Use scroll API in schema version search migration helper
What does this MR do and why?
This code improves how a search system migrates data by adding a new "scroll API" method alongside the existing search method.
The scroll API is better for processing large amounts of data because it maintains a cursor position, allowing the system to efficiently page through results without missing or duplicating records. The system automatically chooses which method to use - it uses scroll API when there are many documents to process or when continuing an existing scroll session, otherwise it uses the regular search method.
The changes also improve error handling by properly cleaning up scroll sessions when they're no longer needed, and add better logging to track migration progress. The code was refactored to make it more modular - separating the logic for handling different types of searches into distinct methods.

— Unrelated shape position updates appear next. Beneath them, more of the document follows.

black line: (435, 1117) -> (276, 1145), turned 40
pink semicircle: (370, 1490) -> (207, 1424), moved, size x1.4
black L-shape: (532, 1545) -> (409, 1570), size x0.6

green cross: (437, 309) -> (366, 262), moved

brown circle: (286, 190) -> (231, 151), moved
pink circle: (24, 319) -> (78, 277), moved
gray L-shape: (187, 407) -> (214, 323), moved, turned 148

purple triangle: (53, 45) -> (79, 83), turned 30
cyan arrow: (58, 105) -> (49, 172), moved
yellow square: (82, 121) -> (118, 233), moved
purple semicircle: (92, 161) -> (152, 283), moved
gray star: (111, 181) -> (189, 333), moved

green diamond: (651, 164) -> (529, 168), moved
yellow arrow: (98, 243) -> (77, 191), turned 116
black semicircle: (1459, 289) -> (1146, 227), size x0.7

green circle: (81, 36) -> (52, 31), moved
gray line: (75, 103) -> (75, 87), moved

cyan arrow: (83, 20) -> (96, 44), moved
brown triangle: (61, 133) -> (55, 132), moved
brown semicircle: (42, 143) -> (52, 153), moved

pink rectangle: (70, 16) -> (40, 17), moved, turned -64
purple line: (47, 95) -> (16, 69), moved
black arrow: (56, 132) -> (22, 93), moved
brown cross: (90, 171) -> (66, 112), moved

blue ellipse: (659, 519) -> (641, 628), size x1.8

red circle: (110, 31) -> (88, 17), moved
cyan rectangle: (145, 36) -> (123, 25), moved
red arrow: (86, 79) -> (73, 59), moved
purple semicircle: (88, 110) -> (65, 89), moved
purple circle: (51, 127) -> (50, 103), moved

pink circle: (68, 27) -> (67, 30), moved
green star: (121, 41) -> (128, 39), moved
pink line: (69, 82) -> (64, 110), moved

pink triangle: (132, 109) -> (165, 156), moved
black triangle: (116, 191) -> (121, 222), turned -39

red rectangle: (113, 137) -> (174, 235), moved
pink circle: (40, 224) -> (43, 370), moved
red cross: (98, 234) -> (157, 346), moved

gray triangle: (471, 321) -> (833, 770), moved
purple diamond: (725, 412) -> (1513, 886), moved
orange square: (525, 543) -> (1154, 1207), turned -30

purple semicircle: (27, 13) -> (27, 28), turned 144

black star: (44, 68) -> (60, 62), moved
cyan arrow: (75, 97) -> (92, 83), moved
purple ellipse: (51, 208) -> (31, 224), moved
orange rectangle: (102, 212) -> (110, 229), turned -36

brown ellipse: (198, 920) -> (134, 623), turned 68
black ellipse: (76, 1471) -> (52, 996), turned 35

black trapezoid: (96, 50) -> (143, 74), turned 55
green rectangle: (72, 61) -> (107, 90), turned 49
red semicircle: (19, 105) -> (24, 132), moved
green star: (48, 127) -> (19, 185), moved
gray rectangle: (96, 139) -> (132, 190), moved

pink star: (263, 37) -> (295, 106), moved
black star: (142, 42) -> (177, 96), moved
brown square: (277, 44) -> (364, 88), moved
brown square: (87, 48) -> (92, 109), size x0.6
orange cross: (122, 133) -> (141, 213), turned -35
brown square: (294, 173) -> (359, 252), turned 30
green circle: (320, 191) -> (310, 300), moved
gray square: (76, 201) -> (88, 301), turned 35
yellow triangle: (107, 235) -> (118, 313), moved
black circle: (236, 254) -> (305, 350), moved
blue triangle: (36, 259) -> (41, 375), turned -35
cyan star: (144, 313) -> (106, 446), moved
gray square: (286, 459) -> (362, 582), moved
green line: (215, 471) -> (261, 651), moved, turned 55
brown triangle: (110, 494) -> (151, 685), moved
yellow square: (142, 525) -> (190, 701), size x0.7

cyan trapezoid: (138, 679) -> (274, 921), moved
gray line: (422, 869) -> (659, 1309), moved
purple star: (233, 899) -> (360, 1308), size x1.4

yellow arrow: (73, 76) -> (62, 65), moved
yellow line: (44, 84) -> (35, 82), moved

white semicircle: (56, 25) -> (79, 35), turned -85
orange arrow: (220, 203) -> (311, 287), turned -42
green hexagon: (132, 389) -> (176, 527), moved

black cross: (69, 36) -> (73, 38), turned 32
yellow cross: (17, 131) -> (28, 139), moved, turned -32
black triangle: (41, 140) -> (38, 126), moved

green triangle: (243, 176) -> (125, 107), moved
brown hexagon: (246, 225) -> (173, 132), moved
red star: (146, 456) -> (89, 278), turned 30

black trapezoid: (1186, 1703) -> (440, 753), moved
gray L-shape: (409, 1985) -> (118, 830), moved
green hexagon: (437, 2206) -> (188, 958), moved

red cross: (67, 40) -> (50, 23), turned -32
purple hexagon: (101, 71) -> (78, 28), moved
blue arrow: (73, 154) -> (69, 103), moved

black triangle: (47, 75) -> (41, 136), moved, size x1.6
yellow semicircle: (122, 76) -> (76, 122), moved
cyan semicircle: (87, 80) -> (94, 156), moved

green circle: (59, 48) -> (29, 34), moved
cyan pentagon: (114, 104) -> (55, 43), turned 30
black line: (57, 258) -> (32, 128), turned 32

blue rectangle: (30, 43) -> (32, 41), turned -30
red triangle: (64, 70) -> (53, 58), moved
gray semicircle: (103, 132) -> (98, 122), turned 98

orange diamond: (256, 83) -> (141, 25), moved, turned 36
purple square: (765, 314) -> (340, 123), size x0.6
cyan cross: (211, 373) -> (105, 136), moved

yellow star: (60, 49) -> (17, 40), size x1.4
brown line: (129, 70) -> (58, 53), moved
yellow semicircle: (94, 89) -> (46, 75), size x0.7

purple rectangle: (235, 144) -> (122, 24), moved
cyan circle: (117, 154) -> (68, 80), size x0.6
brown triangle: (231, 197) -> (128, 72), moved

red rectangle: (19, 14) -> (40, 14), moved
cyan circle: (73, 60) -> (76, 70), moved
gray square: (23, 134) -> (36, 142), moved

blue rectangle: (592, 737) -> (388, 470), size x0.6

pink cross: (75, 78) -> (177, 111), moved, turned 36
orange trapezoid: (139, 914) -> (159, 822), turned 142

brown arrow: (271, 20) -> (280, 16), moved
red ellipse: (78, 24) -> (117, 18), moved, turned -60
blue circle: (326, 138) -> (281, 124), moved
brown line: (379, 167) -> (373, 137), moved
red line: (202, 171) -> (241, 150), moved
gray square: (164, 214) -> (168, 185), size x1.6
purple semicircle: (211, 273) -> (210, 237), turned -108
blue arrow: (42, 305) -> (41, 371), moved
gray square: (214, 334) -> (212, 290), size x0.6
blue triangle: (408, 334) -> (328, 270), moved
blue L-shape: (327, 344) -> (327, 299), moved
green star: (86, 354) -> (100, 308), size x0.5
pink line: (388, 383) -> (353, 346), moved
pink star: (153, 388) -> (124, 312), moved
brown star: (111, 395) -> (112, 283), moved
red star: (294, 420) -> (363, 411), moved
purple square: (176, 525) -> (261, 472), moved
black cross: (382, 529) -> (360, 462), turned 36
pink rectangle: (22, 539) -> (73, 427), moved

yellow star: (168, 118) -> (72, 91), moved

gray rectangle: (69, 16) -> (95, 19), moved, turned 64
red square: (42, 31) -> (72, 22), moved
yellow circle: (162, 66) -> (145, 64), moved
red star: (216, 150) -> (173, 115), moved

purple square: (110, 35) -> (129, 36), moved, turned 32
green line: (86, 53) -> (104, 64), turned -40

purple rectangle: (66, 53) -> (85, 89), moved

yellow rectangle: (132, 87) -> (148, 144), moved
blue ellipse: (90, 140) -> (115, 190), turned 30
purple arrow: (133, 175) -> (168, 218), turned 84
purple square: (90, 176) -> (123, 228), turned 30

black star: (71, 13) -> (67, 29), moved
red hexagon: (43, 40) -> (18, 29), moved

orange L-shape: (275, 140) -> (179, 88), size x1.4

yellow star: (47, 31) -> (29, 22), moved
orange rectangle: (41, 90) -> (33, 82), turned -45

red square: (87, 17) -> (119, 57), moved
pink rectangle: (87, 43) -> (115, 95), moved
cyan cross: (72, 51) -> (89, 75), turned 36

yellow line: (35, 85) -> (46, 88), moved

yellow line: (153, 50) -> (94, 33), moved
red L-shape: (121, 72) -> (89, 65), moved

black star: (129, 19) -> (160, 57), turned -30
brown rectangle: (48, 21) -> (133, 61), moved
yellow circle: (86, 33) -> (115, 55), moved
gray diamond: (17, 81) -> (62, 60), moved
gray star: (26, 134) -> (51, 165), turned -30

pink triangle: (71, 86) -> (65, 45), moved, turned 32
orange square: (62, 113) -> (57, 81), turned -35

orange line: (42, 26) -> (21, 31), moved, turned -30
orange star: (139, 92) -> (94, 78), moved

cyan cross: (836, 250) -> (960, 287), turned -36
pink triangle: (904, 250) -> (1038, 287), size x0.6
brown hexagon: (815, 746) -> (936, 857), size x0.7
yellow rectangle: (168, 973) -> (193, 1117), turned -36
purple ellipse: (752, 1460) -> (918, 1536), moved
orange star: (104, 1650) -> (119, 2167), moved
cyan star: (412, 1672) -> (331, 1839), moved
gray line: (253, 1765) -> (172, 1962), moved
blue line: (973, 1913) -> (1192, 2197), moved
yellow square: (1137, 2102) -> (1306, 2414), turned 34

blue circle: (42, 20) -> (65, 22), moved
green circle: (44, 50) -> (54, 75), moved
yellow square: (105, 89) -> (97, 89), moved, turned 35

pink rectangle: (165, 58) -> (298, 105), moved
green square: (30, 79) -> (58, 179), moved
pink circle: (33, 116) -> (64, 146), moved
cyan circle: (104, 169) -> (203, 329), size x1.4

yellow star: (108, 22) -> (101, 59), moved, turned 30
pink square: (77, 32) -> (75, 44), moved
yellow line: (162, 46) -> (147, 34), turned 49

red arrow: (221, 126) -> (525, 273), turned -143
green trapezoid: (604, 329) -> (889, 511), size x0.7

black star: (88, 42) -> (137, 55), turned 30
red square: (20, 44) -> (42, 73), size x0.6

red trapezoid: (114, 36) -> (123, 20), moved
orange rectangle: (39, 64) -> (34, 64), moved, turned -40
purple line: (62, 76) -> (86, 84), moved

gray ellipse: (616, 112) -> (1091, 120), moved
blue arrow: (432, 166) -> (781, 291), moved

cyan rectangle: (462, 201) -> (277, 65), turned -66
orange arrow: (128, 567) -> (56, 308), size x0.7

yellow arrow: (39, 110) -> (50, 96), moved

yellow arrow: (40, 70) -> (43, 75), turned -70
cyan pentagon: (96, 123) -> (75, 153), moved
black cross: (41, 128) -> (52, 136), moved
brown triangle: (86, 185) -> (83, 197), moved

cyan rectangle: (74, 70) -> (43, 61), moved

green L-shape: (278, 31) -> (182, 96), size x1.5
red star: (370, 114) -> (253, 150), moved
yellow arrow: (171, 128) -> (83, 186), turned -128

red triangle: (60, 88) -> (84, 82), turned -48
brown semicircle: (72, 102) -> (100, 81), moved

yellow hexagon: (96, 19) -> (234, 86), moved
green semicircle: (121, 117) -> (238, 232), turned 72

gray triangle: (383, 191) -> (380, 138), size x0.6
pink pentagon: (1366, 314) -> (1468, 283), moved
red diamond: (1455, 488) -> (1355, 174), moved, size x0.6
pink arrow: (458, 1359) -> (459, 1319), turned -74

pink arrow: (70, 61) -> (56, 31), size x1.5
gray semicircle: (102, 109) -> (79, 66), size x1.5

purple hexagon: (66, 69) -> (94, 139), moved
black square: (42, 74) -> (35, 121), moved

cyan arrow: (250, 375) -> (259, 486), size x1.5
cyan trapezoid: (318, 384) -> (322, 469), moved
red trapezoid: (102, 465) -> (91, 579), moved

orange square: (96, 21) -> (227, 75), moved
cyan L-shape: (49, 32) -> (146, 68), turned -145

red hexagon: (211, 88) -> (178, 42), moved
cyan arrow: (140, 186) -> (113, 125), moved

Additionally, some technical debt was cleaned up by standardizing how the system identifies the primary key field for different document types, making the code more maintainable and consistent across different data models.
References
Screenshots or screen recordings
| Before | After |
|---|---|
How to set up and validate locally
- setup elasticsearch in gdk
- i created a fake migration to test this and also have about 16,000 projects in my index
- i changed the queue threshold and project index
SCHEMA_VERSIONto force it to use the scroll api - you can verify that the scroll api is being used by running the migration worker and checking the migration state in the index
- in rails console, kick off the migration worker
Elastic::MigrationWorker.new.perform - verify in migration index
curl --request GET --url http://localhost:9200/gitlab-development-migrations/_doc/20250724114546
migration to test it out
add as ee/elastic/migrate/20250724114546_backfill_projects_index_test.rb
# frozen_string_literal: true
class BackfillProjectsIndexTest < Elastic::Migration
include ::Search::Elastic::MigrationReindexBasedOnSchemaVersion
batched!
batch_size 5000
throttle_delay 1.minute
DOCUMENT_TYPE = Project
NEW_SCHEMA_VERSION = 25_30
end
diff
diff --git a/ee/app/workers/concerns/search/elastic/migration_reindex_based_on_schema_version.rb b/ee/app/workers/concerns/search/elastic/migration_reindex_based_on_schema_version.rb
index 1aae0402e768..565b52331d98 100644
--- a/ee/app/workers/concerns/search/elastic/migration_reindex_based_on_schema_version.rb
+++ b/ee/app/workers/concerns/search/elastic/migration_reindex_based_on_schema_version.rb
@@ -9,8 +9,8 @@ module MigrationReindexBasedOnSchemaVersion
include Search::Elastic::IndexName
UPDATE_BATCH_SIZE = 100
- QUEUE_THRESHOLD = 50_000
- SCROLL_TIMEOUT = '5m'
+ QUEUE_THRESHOLD = 10000
+ SCROLL_TIMEOUT = '1m'
def migrate
if completed?
diff --git a/ee/lib/elastic/latest/project_instance_proxy.rb b/ee/lib/elastic/latest/project_instance_proxy.rb
index 1bc3f770b693..c1498bba1164 100644
--- a/ee/lib/elastic/latest/project_instance_proxy.rb
+++ b/ee/lib/elastic/latest/project_instance_proxy.rb
@@ -5,7 +5,7 @@ module Latest
class ProjectInstanceProxy < ApplicationInstanceProxy
extend ::Gitlab::Utils::Override
- SCHEMA_VERSION = 25_06
+ SCHEMA_VERSION = 25_30
TRACKED_FEATURE_SETTINGS = %w[
issues_access_level
MR acceptance checklist
Evaluate this MR against the MR acceptance checklist. It helps you analyze changes to reduce risks in quality, performance, reliability, security, and maintainability.